The Windows registry is a hassle to edit under normal circumstances, but sometimes you’ll encounter keys that are protected by the system. When you try to edit a protected registry key, you’ll run into a few different errors, but they tell you that you lack permissions for making changes. However, since it is just a permissions issue we can get around this by granting your user account in Windows the correct permissions! Read on to learn how.
How do I know the registry key is protected?
When trying to create a new entry within a protected Key you’ll see the following error:
Error Creating Key
Cannot create key: You do not have the requisite permissions to create a new key under <registry key name>.
When you try to edit an entry, you’ll see this error:
Error Editing Value:
Cannot edit <entryname>: Error writing the value’s new contents.
When you are working with a premade .reg file, it won’t work. If you run a .reg file to import new registry entries, you’ll encounter the following error:
Cannot import <folder\file.reg>: Not all data was successfully written to the registry. Some keys are open by the system or other processes.
How To Take Ownership & Full Control Of The Registry
If you are encountering the above errors, without a doubt, you’ve encountered a protected registry key. Normally these keys are only open to modification by the System, but if you follow the steps below, you’ll learn how to make your user account a powerful registry editing demi-god. Open up regedit and let’s get started!
In regedit (Registry Editor) Right-Click the protected key in question. From the context menu that appears, Select Permissions.

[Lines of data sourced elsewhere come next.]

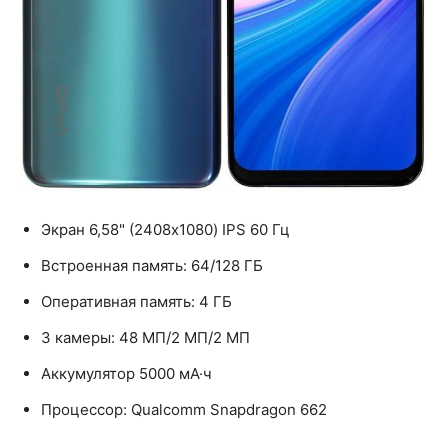
Экран 6,58" (2408x1080) IPS 60 Гц
Встроенная память: 64/128 ГБ
Оперативная память: 4 ГБ
3 камеры: 48 МП/2 МП/2 МП
Аккумулятор 5000 мА·ч
Процессор: Qualcomm Snapdragon 662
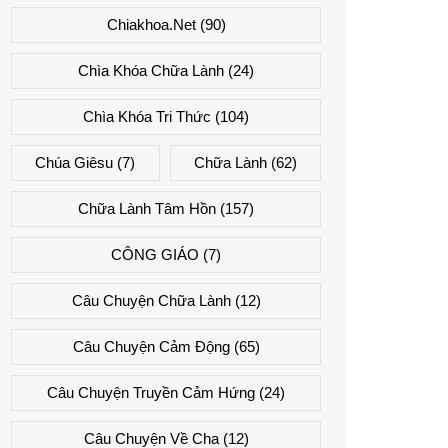
Chiakhoa.net
(90)
Chìa Khóa Chữa Lành
(24)
Chìa Khóa Tri Thức
(104)
Chúa Giêsu
(7)
Chữa Lành
(62)
Chữa Lành Tâm Hồn
(157)
CÔNG GIÁO
(7)
Câu Chuyện Chữa Lành
(12)
Câu Chuyện Cảm Động
(65)
Câu Chuyện Truyền Cảm Hứng
(24)
Câu Chuyện Về Cha
(12)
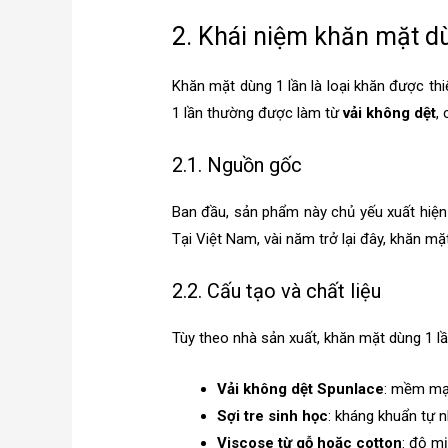
2. Khái niệm khăn mặt d
Khăn mặt dùng 1 lần là loại khăn được thi
1 lần thường được làm từ
vải không dệt
,
2.1. Nguồn gốc
Ban đầu, sản phẩm này chủ yếu xuất hiện 
Tại Việt Nam, vài năm trở lại đây, khăn m
2.2. Cấu tạo và chất liệu
Tùy theo nhà sản xuất, khăn mặt dùng 1 l
Vải không dệt Spunlace
: mềm mại
Sợi tre sinh học
: kháng khuẩn tự n
Viscose từ gỗ hoặc cotton
: độ m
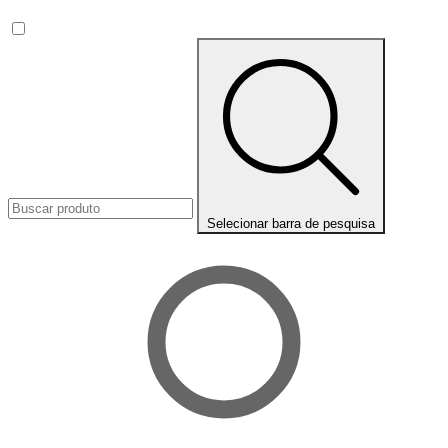
Selecionar barra de pesquisa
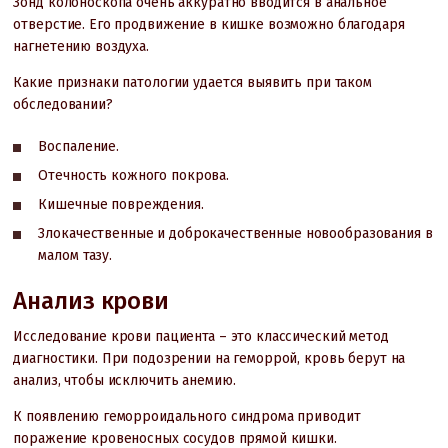
Зонд колоноскопа очень аккуратно вводится в анальное
отверстие. Его продвижение в кишке возможно благодаря
нагнетению воздуха.
Какие признаки патологии удается выявить при таком
обследовании?
Воспаление.
Отечность кожного покрова.
Кишечные повреждения.
Злокачественные и доброкачественные новообразования в
малом тазу.
Анализ крови
Исследование крови пациента – это классический метод
диагностики. При подозрении на геморрой, кровь берут на
анализ, чтобы исключить анемию.
К появлению геморроидального синдрома приводит
поражение кровеносных сосудов прямой кишки.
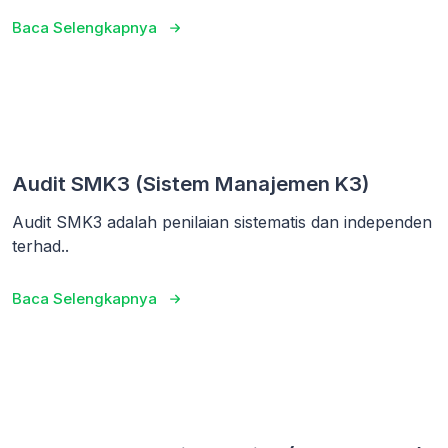
Baca Selengkapnya
Audit SMK3 (Sistem Manajemen K3)
Audit SMK3 adalah penilaian sistematis dan independen
terhad..
Baca Selengkapnya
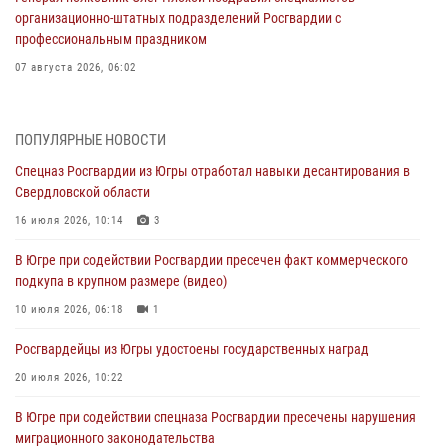
организационно-штатных подразделений Росгвардии с
профессиональным праздником
07 августа 2026, 06:02
Делегация МВД Республики Беларусь ознакомилась с передовыми
методами работы Росгвардии в Москве (видео)
ПОПУЛЯРНЫЕ НОВОСТИ
06 августа 2026, 11:29
5
1
Спецназ Росгвардии из Югры отработал навыки десантирования в
Свердловской области
Военнослужащие Росгвардии сбили дрон-разведчик ВСУ на южном
направлении
16 июля 2026, 10:14
3
06 августа 2026, 11:28
В Югре при содействии Росгвардии пресечен факт коммерческого
подкупа в крупном размере (видео)
Офицеры Росгвардии и ветераны войск правопорядка почтили
память генерала армии Ивана Кирилловича Яковлева
10 июля 2026, 06:18
1
06 августа 2026, 11:26
6
Росгвардейцы из Югры удостоены государственных наград
В Югре при силовой поддержке ОМОН Росгвардии задержаны
20 июля 2026, 10:22
подозреваемые в страховом мошенничестве
В Югре при содействии спецназа Росгвардии пресечены нарушения
06 августа 2026, 09:07
2
1
миграционного законодательства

Tip: If you want, you could take control of the top tree of the registry. In effect, you would have full control of the entire registry. However, this is not recommended for security purposes unless you plan on removing said permissions when you finish working.
In the Permissions window that appears, Click Advanced.
Click the Owner tab and Select your username from the list.* Now Check the Replace owner box and Click Apply. (Yes! This is one of the few instances where the Apply button is actually useful!)
*If your username is not on this list Click Other users or groups and manually add it.
Click the Permissions tab and then the Add button. In the Select User window Type your username into the white box and Press OK.
A new Permission Entry window should pop-up; just Check the Allow Full Control box and Click OK.
Back on the previous window, your username should be on the list with Permissions set to Full Control. Now all that is left to do is to save and exit all open windows by Clicking OK a couple of times.
You should now be able to edit any of the entries within the registry key that you just modified permissions for. Don’t forget that if you want to maintain proper security protocol, after finishing you can go back in and Remove your user from the list of names with Full Control. Have a groovy time editing the registry without restriction!